当院では、医療安全の重要性に早くから目を向けてきました。事故につながりかねない出来事を自主的に報告・共有する「電子化インシデントレポートシステム」の開発や、医療の安全と質向上のために従来のシステムの改善や職員の教育に取り組む「中央クオリティマネジメント部」の設置などです。また「レジリエンス・エンジニアリング」という、変化する環境下でいかに柔軟に対応できるかを主眼にした新しい安全管理手法も導入しています。さらに新たにスタートした「患者包括サポートセンター」では、統合診療棟に充実した設備を備え、医師・看護師・医療ソーシャルワーカー・公認心理師・管理栄養士ら多職種が連携し、オーダーメイドの支援体制を構築しています。スタッフ全員が「患者さんのために」という思いを持ち、職種にとらわれない意見を出し合う風通しの良い環境が高い信頼を獲得するアプローチにつながっていると思います。

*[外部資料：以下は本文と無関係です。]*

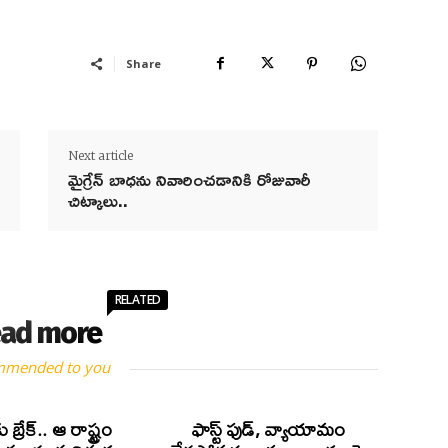
Share
Next article
మైగ్రేన్ బాధను నివారించడానికి రోజువారీ
చిట్కాలు..
RELATED
ad more
mmended to you
ు బ్రేక్.. ఆ రాష్ట్రం
ఫాస్ట్ ఫుడ్, వ్యాయామం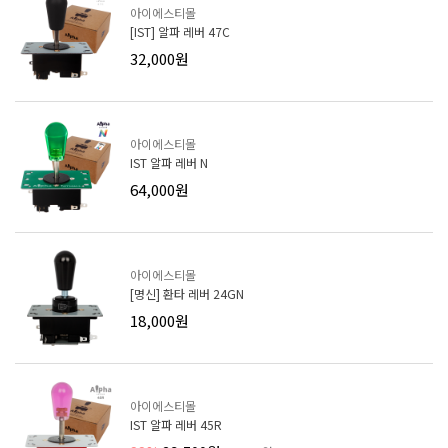
아이에스티몰
[IST] 알파 레버 47C
32,000원
아이에스티몰
IST 알파 레버 N
64,000원
아이에스티몰
[명신] 환타 레버 24GN
18,000원
아이에스티몰
IST 알파 레버 45R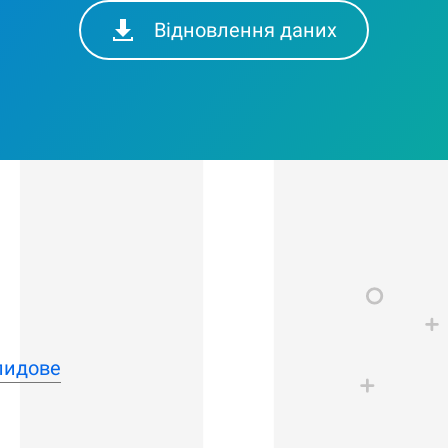
Відновлення даних
лидове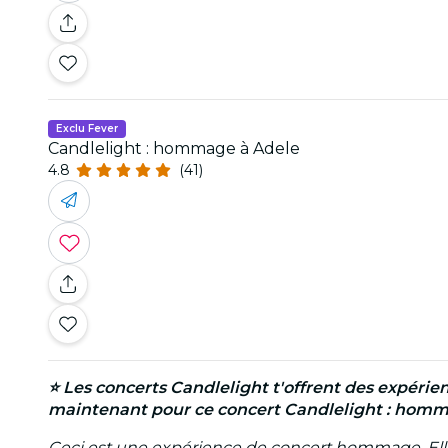
Exclu Fever
Candlelight : hommage à Adele
4.8
(41)
⭐ Les concerts
Candlelight
t'offrent des expérie
maintenant pour ce concert
Candlelight
: homma
Ceci est une expérience de concert hommage. Elle n'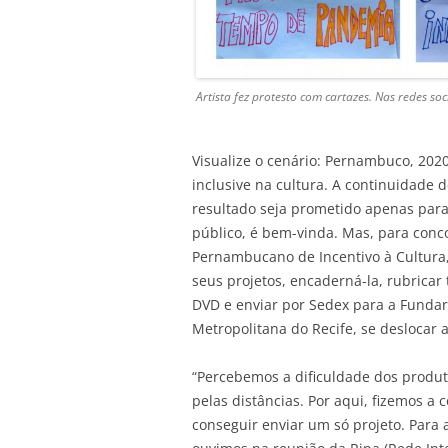
Artista fez protesto com cartazes. Nas redes so
Visualize o cenário: Pernambuco, 202
inclusive na cultura. A continuidade 
resultado seja prometido apenas par
público, é bem-vinda. Mas, para conc
Pernambucano de Incentivo à Cultura,
seus projetos, encaderná-la, rubricar
DVD e enviar por Sedex para a Fundar
Metropolitana do Recife, se deslocar a
“Percebemos a dificuldade dos produto
pelas distâncias. Por aqui, fizemos a
conseguir enviar um só projeto. Para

今後の展望と地域の人たちに向けメッセージをお願いします。

「統合診療棟」という立派な施設が完成しましたが、それを生かすのは「人」です。新しい環境下でも引き続き、高度かつ先進的な「未来の医療」を届けるには、世界に通用する優れた医療人の育成が不可欠だと思います。その取り組みとして、キャリアを積みながらスキルを磨けるシステムや、高度化する医療機器開発に対応できる人材育成のための医工連携を進めています。また、先進の医療や研究開発を担う高機能病院として発展するとともに、当院らしい地域との親和性で成果を還元することも重要です。地域医療機関との連携をさらに深め、病院公開イベントや医療情報の発信なども拡充し、身近に感じてもらえる病院でありたいと考えています。「Futurability 待ち遠しくなる未来へ」という理念を職員一人ひとりが胸に秘め、医療安全管理を含めた当院ならではの高度医療を今後も追求し、患者さんに納得・満足いただけるよう努めてまいります。

野々村 祝夫 病院長
1986年大阪大学医学部卒業、1990年同大学大学院博士課程修了。1991年にはアメリカ国立衛生研究所へ留学。2010年大阪大学医学部泌尿器科教授に就任、同大学医学部附属病院副院長を経て2024年4月より現職。統合診療棟開設に向け院内の機運醸成や経営改善に取り組む。日本泌尿器科学会泌尿器科専門医、日本内分泌学会内分泌代謝科専門医。